Release of convicted white supremacist worries Phoenix Jews

Reuters/August 21, 1999
By Martin Wolk

Phoenix -- Members of this city's Jewish community are concerned over the release of a white supremacist convicted as a teen-ager in 1989 for conspiring to bomb ethnic groups, a rabbi said.

In the wake of last week's shooting by a white supremacist at a Los Angeles Jewish Community Center, "the level of angst is very high," said Rabbi Robert Kravitz.

Michael A. Bloom, 26, was released from a state prison in Yuma on Thursday and returned to Phoenix, where he will remain under house arrest.

Bloom has said he renounced his past beliefs.

In a July interview with Jewish News of Greater Phoenix, Bloom said he wanted to apologize to the Jewish community and ask for forgiveness.

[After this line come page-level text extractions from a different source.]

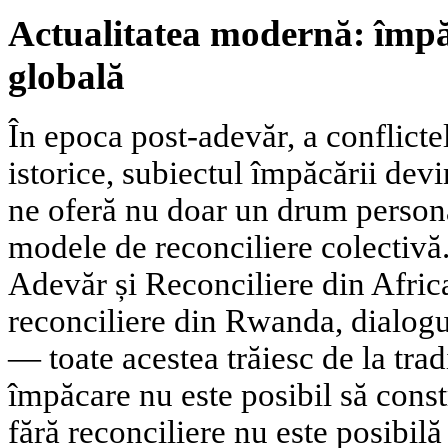
Actualitatea modernă: împă
globală
În epoca post-adevăr, a conflictel
istorice, subiectul împăcării devi
ne oferă nu doar un drum personal
modele de reconciliere colectiv
Adevăr și Reconciliere din Afric
reconciliere din Rwanda, dialogu
— toate acestea trăiesc de la tradi
împăcare nu este posibil să const
fără reconciliere nu este posibilă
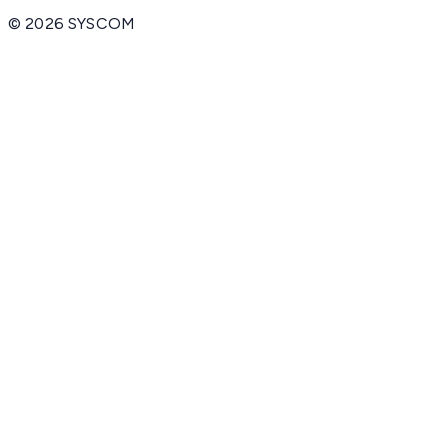
©
2026
SYSCOM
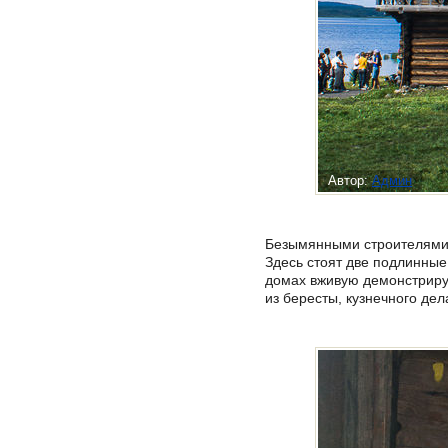
Автор:
Админ
Безымянными строителями 
Здесь стоят две подлинны
домах вживую демонстрируе
из бересты, кузнечного дел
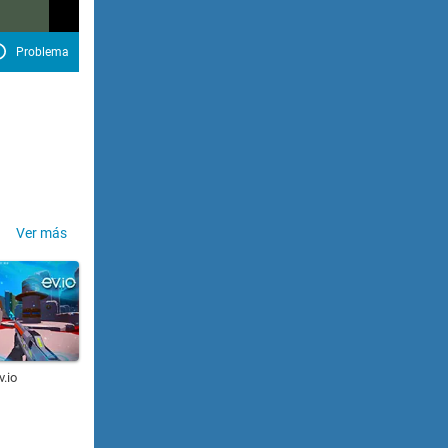
Problema
Ver más
v.io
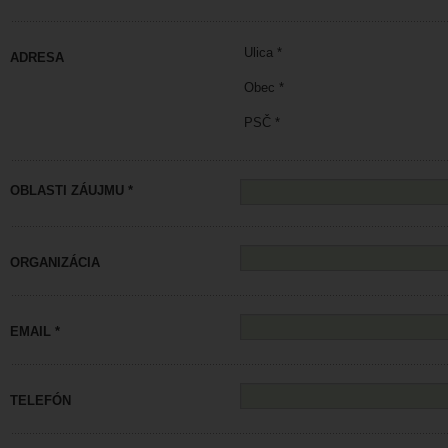
Ulica *
ADRESA
Obec *
PSČ *
OBLASTI ZÁUJMU *
ORGANIZÁCIA
EMAIL *
TELEFÓN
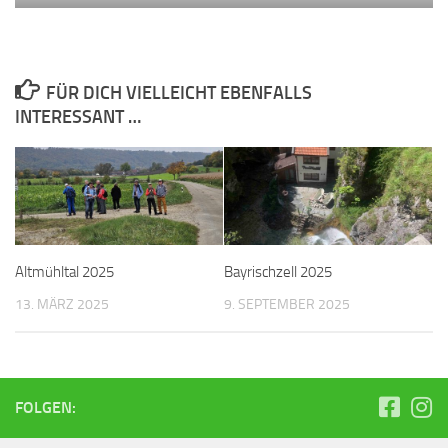
FÜR DICH VIELLEICHT EBENFALLS
INTERESSANT …
Altmühltal 2025
Bayrischzell 2025
13. MÄRZ 2025
9. SEPTEMBER 2025
FOLGEN:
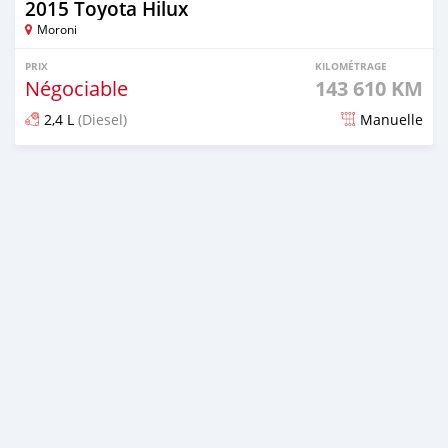
2015 Toyota Hilux
Moroni
PRIX
KILOMÉTRAGE
Négociable
143 610 KM
2,4 L
(Diesel)
Manuelle
Publié il y a plus d'un an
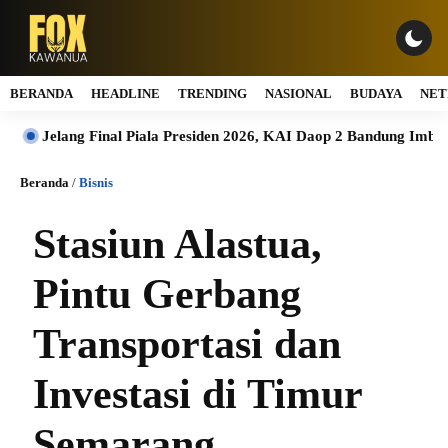
BERANDA
HEADLINE
TRENDING
NASIONAL
BUDAYA
NET
elang Final Piala Presiden 2026, KAI Daop 2 Bandung Imbau Pelan
Beranda
/
Bisnis
Stasiun Alastua,
Pintu Gerbang
Transportasi dan
Investasi di Timur
Semarang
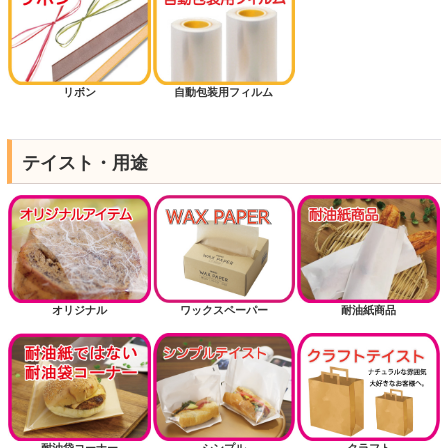
リボン
自動包装用フィルム
テイスト・用途
オリジナル
ワックスペーパー
耐油紙商品
耐油袋コーナー
シンプル
クラフト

"I would like to work with the Jewish community and anybody else who wants to be involved in trying to prevent other children from making the same bad decisions that I made," he said.

Bloom served a four-year sentence after his 1989 conviction on charges of misconduct with a weapon and conspiracy to commit arson on an occupied structure. Police had found pipe-bomb materials, a sawed-off shotgun, piles of anti-Jewish and anti-black propaganda and map identifying 30 potential targets, including a Jewish bookstore in Scottsdale and the Anti-Defamation League office in Phoenix.

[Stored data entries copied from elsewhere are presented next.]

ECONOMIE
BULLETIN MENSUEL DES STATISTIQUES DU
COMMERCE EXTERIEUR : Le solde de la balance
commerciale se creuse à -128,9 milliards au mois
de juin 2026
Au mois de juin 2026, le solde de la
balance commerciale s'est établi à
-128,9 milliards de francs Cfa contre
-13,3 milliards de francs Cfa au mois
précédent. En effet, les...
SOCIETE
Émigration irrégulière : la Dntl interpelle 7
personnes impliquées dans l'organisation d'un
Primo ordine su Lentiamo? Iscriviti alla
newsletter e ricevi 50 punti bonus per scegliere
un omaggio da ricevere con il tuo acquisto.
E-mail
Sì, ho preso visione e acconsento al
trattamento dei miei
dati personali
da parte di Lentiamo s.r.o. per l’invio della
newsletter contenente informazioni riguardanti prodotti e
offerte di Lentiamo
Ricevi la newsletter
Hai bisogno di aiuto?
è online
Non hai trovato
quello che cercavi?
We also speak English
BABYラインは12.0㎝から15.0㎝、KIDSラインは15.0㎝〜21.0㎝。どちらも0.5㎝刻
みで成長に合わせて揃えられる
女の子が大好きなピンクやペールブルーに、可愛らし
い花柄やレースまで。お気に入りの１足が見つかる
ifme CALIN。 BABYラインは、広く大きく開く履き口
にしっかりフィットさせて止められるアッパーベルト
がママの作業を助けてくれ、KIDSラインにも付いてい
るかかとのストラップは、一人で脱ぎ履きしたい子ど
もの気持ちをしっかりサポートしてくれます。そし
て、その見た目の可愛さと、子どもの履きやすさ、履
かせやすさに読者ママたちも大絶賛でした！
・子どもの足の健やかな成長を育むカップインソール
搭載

He was released in 1993 but sent back within months, after police found he was hiding several guns and ammunition in his apartment, along with more neo-Nazi propaganda. He was convicted of a parole violation and sentenced to an 11-year term, which expires in October 2004.

Under house arrest, Bloom will only be able to go to work, church or rehabilitation programs. He could qualify for a complete release by July 2001.